TASK:
The answer must be every line from the entries below that contains "download".

Document structure recognition data:
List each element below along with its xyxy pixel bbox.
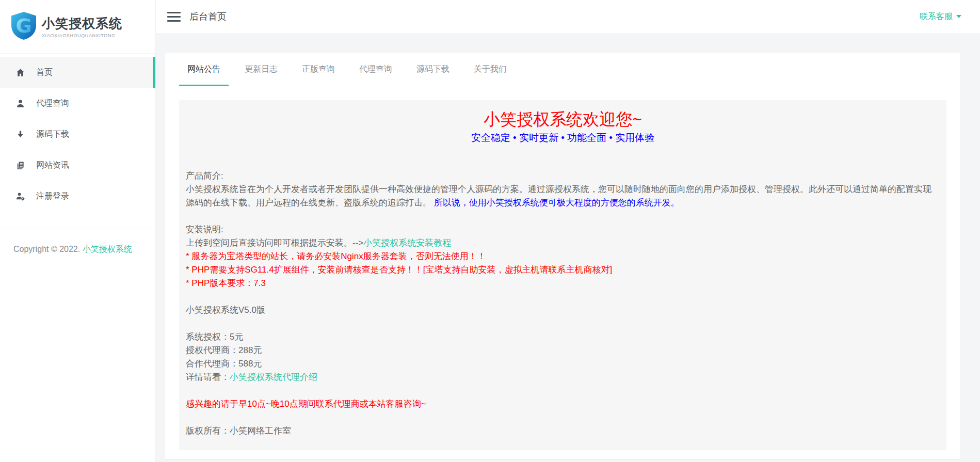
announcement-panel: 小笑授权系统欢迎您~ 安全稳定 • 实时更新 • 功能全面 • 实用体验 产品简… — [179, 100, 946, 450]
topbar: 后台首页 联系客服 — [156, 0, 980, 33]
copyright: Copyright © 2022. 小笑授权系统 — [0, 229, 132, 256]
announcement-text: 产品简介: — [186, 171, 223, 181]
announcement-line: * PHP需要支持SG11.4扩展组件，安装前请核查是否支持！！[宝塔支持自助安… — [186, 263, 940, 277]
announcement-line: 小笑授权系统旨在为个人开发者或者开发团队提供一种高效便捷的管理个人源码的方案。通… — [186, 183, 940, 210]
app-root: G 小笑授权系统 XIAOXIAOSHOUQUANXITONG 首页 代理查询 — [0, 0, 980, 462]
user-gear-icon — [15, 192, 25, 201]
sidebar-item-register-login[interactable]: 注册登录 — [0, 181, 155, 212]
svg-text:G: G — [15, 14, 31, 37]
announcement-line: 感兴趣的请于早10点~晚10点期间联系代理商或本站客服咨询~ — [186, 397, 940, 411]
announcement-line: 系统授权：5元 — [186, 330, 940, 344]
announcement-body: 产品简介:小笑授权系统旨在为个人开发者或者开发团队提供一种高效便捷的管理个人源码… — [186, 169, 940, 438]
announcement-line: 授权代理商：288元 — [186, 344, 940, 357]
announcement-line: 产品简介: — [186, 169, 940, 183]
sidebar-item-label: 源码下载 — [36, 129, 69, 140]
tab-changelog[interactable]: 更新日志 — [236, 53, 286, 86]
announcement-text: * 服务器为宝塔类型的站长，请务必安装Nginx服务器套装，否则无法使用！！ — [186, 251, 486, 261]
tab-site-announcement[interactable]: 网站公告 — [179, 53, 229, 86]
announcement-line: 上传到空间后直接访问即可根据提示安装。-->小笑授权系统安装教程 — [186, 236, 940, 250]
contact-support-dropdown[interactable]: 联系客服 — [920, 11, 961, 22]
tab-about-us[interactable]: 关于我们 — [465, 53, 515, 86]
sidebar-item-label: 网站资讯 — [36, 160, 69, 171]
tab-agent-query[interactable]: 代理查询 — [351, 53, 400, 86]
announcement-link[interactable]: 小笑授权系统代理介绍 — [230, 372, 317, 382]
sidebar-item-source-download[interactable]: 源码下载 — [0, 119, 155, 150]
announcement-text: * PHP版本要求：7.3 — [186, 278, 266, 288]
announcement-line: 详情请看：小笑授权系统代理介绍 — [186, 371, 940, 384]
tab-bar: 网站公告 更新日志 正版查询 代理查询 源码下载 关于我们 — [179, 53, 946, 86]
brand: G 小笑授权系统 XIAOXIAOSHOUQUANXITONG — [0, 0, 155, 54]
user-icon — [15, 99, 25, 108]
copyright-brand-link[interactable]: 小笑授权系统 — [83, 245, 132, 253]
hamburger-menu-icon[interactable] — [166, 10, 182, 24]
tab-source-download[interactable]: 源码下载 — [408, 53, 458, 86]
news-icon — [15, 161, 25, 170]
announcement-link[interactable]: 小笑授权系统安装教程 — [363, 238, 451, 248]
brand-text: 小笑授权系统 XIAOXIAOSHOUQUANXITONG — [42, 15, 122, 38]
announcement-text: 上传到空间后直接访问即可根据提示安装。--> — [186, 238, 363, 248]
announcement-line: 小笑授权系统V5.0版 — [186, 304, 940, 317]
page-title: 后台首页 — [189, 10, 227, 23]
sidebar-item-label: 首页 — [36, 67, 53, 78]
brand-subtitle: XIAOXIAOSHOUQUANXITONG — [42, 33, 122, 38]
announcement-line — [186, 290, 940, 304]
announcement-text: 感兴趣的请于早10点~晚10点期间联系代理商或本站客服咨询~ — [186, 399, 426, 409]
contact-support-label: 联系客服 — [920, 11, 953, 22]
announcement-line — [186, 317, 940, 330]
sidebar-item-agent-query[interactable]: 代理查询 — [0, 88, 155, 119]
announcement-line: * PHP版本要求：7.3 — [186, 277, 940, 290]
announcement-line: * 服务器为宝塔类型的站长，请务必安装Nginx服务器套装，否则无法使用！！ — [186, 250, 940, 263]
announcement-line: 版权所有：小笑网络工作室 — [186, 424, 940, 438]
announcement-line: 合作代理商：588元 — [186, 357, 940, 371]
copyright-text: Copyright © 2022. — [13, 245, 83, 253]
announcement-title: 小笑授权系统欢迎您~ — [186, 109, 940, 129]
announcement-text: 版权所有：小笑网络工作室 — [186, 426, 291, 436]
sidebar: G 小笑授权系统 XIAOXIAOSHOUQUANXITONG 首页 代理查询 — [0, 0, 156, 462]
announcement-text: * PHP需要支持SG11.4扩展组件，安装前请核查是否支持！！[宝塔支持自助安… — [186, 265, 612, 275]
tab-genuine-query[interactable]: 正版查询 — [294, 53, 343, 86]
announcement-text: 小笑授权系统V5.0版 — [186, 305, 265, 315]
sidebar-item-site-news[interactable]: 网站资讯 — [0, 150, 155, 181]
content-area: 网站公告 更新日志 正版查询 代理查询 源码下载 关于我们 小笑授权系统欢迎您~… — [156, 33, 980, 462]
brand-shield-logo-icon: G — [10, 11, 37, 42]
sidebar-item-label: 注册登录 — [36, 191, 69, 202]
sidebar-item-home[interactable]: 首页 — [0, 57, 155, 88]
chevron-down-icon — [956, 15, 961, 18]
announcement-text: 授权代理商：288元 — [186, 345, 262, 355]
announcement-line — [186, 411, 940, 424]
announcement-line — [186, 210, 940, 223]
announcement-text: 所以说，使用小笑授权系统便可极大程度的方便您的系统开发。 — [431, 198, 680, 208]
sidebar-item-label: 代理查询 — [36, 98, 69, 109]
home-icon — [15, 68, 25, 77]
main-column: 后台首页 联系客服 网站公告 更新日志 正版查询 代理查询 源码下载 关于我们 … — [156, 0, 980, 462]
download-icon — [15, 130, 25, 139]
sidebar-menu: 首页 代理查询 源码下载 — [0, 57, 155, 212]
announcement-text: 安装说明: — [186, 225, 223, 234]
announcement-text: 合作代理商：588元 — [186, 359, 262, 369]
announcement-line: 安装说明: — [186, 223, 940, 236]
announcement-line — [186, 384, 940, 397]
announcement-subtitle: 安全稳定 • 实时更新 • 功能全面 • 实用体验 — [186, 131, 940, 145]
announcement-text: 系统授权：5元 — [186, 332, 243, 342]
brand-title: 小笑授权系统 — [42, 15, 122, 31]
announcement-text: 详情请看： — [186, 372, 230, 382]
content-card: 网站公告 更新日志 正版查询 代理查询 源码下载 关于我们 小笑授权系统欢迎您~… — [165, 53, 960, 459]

RESULT FOR THIS EXERCISE:
sidebar-item-source-download[interactable]: 源码下载 — [0, 119, 155, 150]
tab-source-download[interactable]: 源码下载 — [408, 53, 458, 86]
download-icon — [15, 130, 25, 139]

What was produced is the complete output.